What really bothers me though is if you can't tell anyone else about that not working... so other people won't be trying for themselves. All this would go into the "Journal of Tried it and sorry it does not work" that I been looking to find for a while.
Good look with protein and the experiment! I spent a good year trying to find binding to a protein I discovered and really, a smart plan helps.
(I was just a phd student... and the smart plan was more like looking in a heystack for a needle.)

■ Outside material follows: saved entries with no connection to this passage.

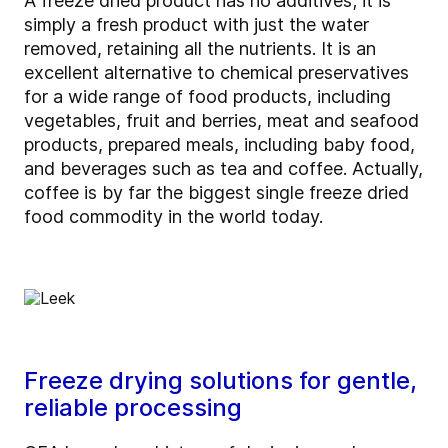
A freeze dried product has no additives; it is
simply a fresh product with just the water
removed, retaining all the nutrients. It is an
excellent alternative to chemical preservatives
for a wide range of food products, including
vegetables, fruit and berries, meat and seafood
products, prepared meals, including baby food,
and beverages such as tea and coffee. Actually,
coffee is by far the biggest single freeze dried
food commodity in the world today.
Freeze drying solutions for gentle,
reliable processing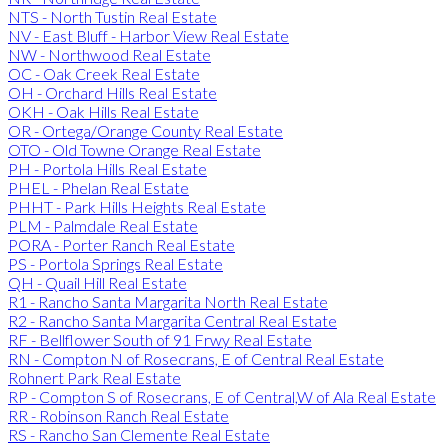
NTS - North Tustin Real Estate
NV - East Bluff - Harbor View Real Estate
NW - Northwood Real Estate
OC - Oak Creek Real Estate
OH - Orchard Hills Real Estate
OKH - Oak Hills Real Estate
OR - Ortega/Orange County Real Estate
OTO - Old Towne Orange Real Estate
PH - Portola Hills Real Estate
PHEL - Phelan Real Estate
PHHT - Park Hills Heights Real Estate
PLM - Palmdale Real Estate
PORA - Porter Ranch Real Estate
PS - Portola Springs Real Estate
QH - Quail Hill Real Estate
R1 - Rancho Santa Margarita North Real Estate
R2 - Rancho Santa Margarita Central Real Estate
RF - Bellflower South of 91 Frwy Real Estate
RN - Compton N of Rosecrans, E of Central Real Estate
Rohnert Park Real Estate
RP - Compton S of Rosecrans, E of Central,W of Ala Real Estate
RR - Robinson Ranch Real Estate
RS - Rancho San Clemente Real Estate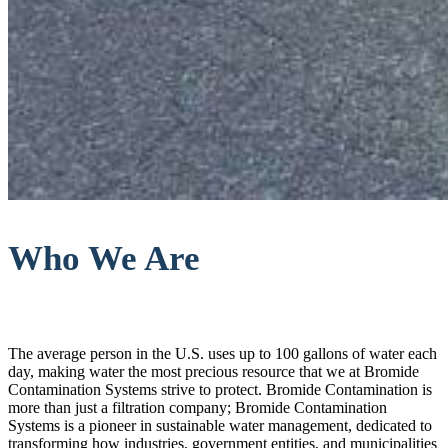
Who We Are
The average person in the U.S. uses up to 100 gallons of water each
day, making water the most precious resource that we at Bromide
Contamination Systems strive to protect. Bromide Contamination is
more than just a filtration company; Bromide Contamination
Systems is a pioneer in sustainable water management, dedicated to
transforming how industries, government entities, and municipalities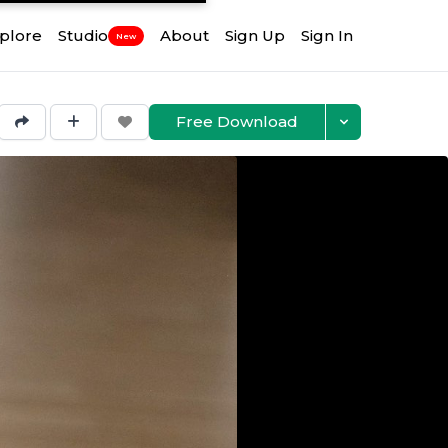
plore
Studio
About
Sign Up
Sign In
New
Free Download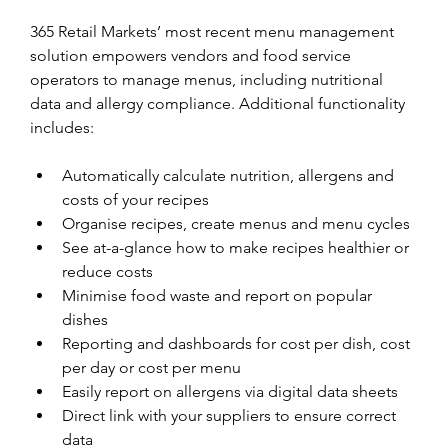
365 Retail Markets’ most recent menu management 
solution empowers vendors and food service 
operators to manage menus, including nutritional 
data and allergy compliance. Additional functionality 
includes:
Automatically calculate nutrition, allergens and 
costs of your recipes
Organise recipes, create menus and menu cycles
See at-a-glance how to make recipes healthier or 
reduce costs
Minimise food waste and report on popular 
dishes
Reporting and dashboards for cost per dish, cost 
per day or cost per menu
Easily report on allergens via digital data sheets
Direct link with your suppliers to ensure correct 
data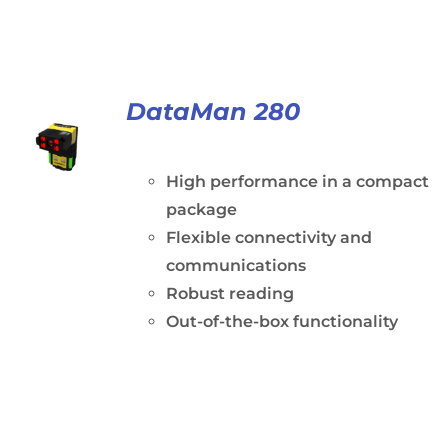
DataMan 280
High performance in a compact
package
Flexible connectivity and
communications
Robust reading
Out-of-the-box functionality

Posted by: challenge | November 23, 2006 04:47 AM
Shades of my PhD. But I had an additional layer of politics to deal with. I will omit the names to protect the innocent, but a simple PubMed search will reveal who the cast are.
I had two PhD supervisors. One was a Scottish Italian (yes, from Glasgow, and yes, something to do with ice cream) and the other was an ex-Cambridge Dunn labs Professor who was head of the division in the Scottish Office institute I was working in.
Back in the day, my supervisor had a particularly well-known biologist working with him who is famed for her vigorous and prolific research. She is also quite a formidable character. During that time, the pair of them were getting very excited about uncoupling protein (UCP) in brown adipose tissue. For anyone who remembers, this was supposedly the great white hope for burning excess triglycerides and making America thin again (Britain was not that fat in the 70’s). They did a range of experiments, but the defining method of determining UCP activity is its ability to bind radio-labelled GDP. Sure, you can do expression experiments once you have provided strong enough links to allow surrogate Westerns, but you have to start with GDP.
The pair found a ton of ways to activate UCP, the most remarkable of which was cold exposure (put mouse in fridge for 4 hours). However, after messing around with UCP for a while, everyone began to realise that this was a peptide exclusively found in a tissue that only exists in any meaningful amounts in rodents, babies and hibernating animals. No anti-fat drug here, please move along and repeat all of the above with leptin in 20 years.
The result, from my perspective, was that UCP was scratching around for a role other than warming up sleepy hedgehogs. The said biologist hit on the idea of seeing what was going on in fever. Is UCP a major part of the thermogenesis needed to mount a febrile response? After a few GDP experiments in rats, it seemed that yes, UCP is activated in experimental fevers … in rats. No-one tested it in human babies … obviously.
Twenty years later, we were in Scotland with the Prof who had developed a cast iron method of doing chemiluminescent northern blots (cast iron in that they always, always worked as long as a certain lab tech did them using a non-variable combination of an iteratively designed protocol and plain, ordinary black magic). Of course, the lab what churning out UCP northerns like Fleet Street does titty pics. “Nige, can you do an entire PhD on febrile thermogenesis and UCP mRNA?”. There was my mission.
Of course, I had to start with the GDP experiments to see if I could repeat the 1980s/70s stuff. It took me more than 6 months of repeated radio-labelling experiments before I could convince anyone that A. UCP is NOT upregulated in fever, and B. rodent fever models are inherently shit and give wildly varying results if you don’t spend the money to set up a handling-free radio thermistor system. The subsequent northern blots simply confirmed exactly what we saw with LSC counts.
You can imagine my frustration with this as the Prof had the research of the biologist to hand and owing to the success he had seen her have with all other areas of her research, it may have been difficult for him to accept that this PhD scrote might be right. The funny thing is that at my viva voce, we were lucky enough to secure another senior leader in this field who said that he had pretty much the same result as me and “Would we like to collaborate on a paper?”